Don't let your dh stop your sisters from coming over. I hope you haven't moved far from them. My favourite people to come over are my sisters as you have to make so little effort and everything is easy. He doesn't get to decide. Push back Having your sisters means you won't be lonely and the easiest way to make friends is not to care. As soon as you stop caring whether you have friends or not you will find yourself with friends.

catinthesunshine · 01/05/2023 20:17

I’m so sorry you’re feeling like this.

I was in a relationship with a controlling partner years ago and it made me quite guarded and affected my ability to get close to people and form friendships. Gently, do you think that could be a factor here?

mathanxiety · 01/05/2023 20:23

The problem is your controlling DP.

The effect of this abuse is insidious. It brings you down, and others can sense something is wrong even if they don't know what it is that is sucking the life out of you.

You need to get your sisters to come and visit you frequently, and you need to visit them too. Talk to them about your P's behaviour.

You need to assert yourself here.

Blacksheep33 · 01/05/2023 20:32

I have a little boy and when I was on mat leave I definitely found that lost ‘friendships’ I forged through him were short lived or fizzled out - again, I think that’s normal and one or two will stick and make all the difference.

you mentioned that your partner can be a bit controlling. Why doesn’t he like you seeing your sisters? I’ve definitely found in moly life that if I’ve been feeling low/depressed it has been a symptom of something in my life I’m not happy with. Could your relationship be a contributing factor in making you feel isolated from people, lonely etc?

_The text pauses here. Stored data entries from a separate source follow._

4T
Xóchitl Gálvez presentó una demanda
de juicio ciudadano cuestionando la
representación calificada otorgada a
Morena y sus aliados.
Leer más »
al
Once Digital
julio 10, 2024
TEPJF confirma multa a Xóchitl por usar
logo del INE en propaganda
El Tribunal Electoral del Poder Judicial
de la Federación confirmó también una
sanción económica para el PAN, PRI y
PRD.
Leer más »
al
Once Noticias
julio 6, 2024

Do you have any couple friends (i.e couples who you and your husband are friends with) at all who you could see more often?

UtterlyFedUp11 · 01/05/2023 20:39

He doesn’t have friends. He works all the time except weekends. Do we don’t see him in the week but just on weekends. It’s a long issue of if I want to see his sisters he has to invite his too but the whole dynamic changes when his sisters are here. It’s a whole dynamic of “it’s our brothers house not yours” type of mentality, they’re very rude. It’s a cultural thing to keep a woman whose married into your family down.

OP posts:
Milly16 · 01/05/2023 20:45

You need to be firm about this OP. You need your family right now. Can't you meet your sisters at a cafe/park or something? There's nothing wrong with your sisters being your main friends right now. That may change but right now you need them.

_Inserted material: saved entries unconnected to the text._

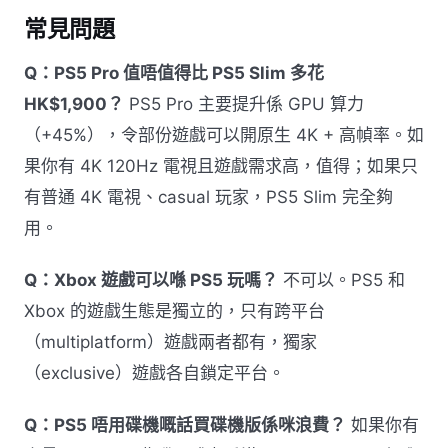
常見問題
Q：PS5 Pro 值唔值得比 PS5 Slim 多花
HK$1,900？
PS5 Pro 主要提升係 GPU 算力
（+45%），令部份遊戲可以開原生 4K + 高幀率。如
果你有 4K 120Hz 電視且遊戲需求高，值得；如果只
有普通 4K 電視、casual 玩家，PS5 Slim 完全夠
用。
Q：Xbox 遊戲可以喺 PS5 玩嗎？
不可以。PS5 和
Xbox 的遊戲生態是獨立的，只有跨平台
（multiplatform）遊戲兩者都有，獨家
（exclusive）遊戲各自鎖定平台。
Q：PS5 唔用碟機嘅話買碟機版係咪浪費？
如果你有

Dilemma19 · 01/05/2023 20:47

Usually if it's people from different groups I would think it's you. But you sound lovely, friendly and kind. Could it be that your dh gives off a very uncomfortable vibe. He sounds controlling and awful. How dare he stop your sisters from coming over. Have them over and if he invites his, then at least you will have your sisters as support.

UtterlyFedUp11 · 02/05/2023 08:04

Thank you all for your replies I just don’t know where to go from here, I know I need to change my life but don’t know where to start.